The PAF, thrombin, collagen, and ADP-induced aggregation of hPRP was calculated first at 0% inhibition of baseline in a cuvette (100% aggregation) in the absence of any lipid sample, whereas after the pre-incubation of hPRP with several amounts (μg) of the lipid samples in a different cuvette for 2 min, the same amount of PAF, thrombin, collagen, or ADP that induced maximum-reversible platelet aggregation was added and the reduced aggregation was calculated. Thus, a linear curve at the 20%–80% range of the percentage of inhibition against PAF, thrombin, collagen, and ADP-induced aggregation of hPRP was deduced for each sample. From this curve, the concentration (μg) of the lipid sample that led to 50% of agonist-induced aggregation of hPRP was calculated as the 50% inhibitory concentration value also known as the IC50 value (half-maximal inhibitory concentration) for each sample. The resulting IC50 values were expressed as a mean value of the mass of lipid (µg) in the aggregometer cuvette ± standard deviation (SD). All experiments were performed several times (n ≥ 10), using a different donors’ blood samples for each replicate to ensure reproducibility.

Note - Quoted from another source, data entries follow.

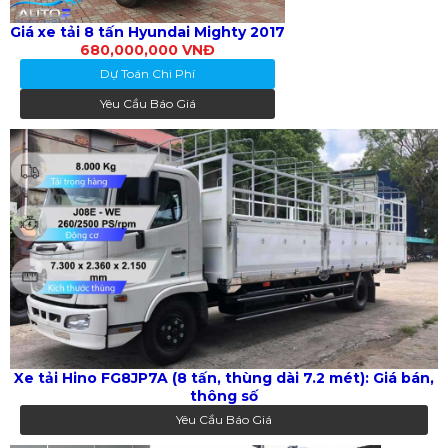
Giá xe tải 8 tấn Hyundai Mighty 2017
680,000,000 VNĐ
Dự Toán Chi Phí
Yêu Cầu Báo Giá
Xe tải Hino FG8JP7A (8 tấn, thùng dài 7.2 mét): Giá bán,
thông số
Yêu Cầu Báo Giá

4.5. Gas Chromatography–Mass Spectrometry of PL Extracts from Salmon, Herring, Boarfish, and Their By-Products

GC-MS analysis of the FA composition of PL extracts from SHs, HHs, HFs, and MB was carried out as previously described [24].

4.6. Statistical Analysis

One-way analysis of variance (ANOVA) was used in comparisons of all IC50 values against PAF, thrombin, collagen, and ADP platelet-aggregation and with previously reported ones for SFs against all these agonists [23,24] (unpublished data), while Kruskal–Wallis non-parametric multiple comparison test was used for comparisons in the FA composition acquired from the GC-MS analysis. Differences were considered to be statistically significant when the p-value was less than 0.05 (p < 0.05). The Kolmogorov–Smirnov criterion was used for normality in the distribution of the values for all variables. The data were analysed using a statistical software package (IBM-SPSS statistics 25 for Windows, SPSS Inc., Chicago, IL, USA).

5. Conclusions

In the present study it was found for the first time that several fish (salmon, herring, and boarfish) and their processing by-products (SHs, SBEON, HHs, and MB) contain bioactive PLs with strong antithrombotic effects against human platelet aggregation induced by well-established potent platelet agonists, namely PAF, thrombin, collagen, and ADP. Our novel results support the valorisation of such marine by-products as sources of bioactive marine PLs with antithrombotic bio-functionality and cardioprotective properties that may facilitate a sustainable design of novel food supplements and nutraceuticals against platelet and inflammation-related disorders such as CVD. However, further studies are required to further support this notion.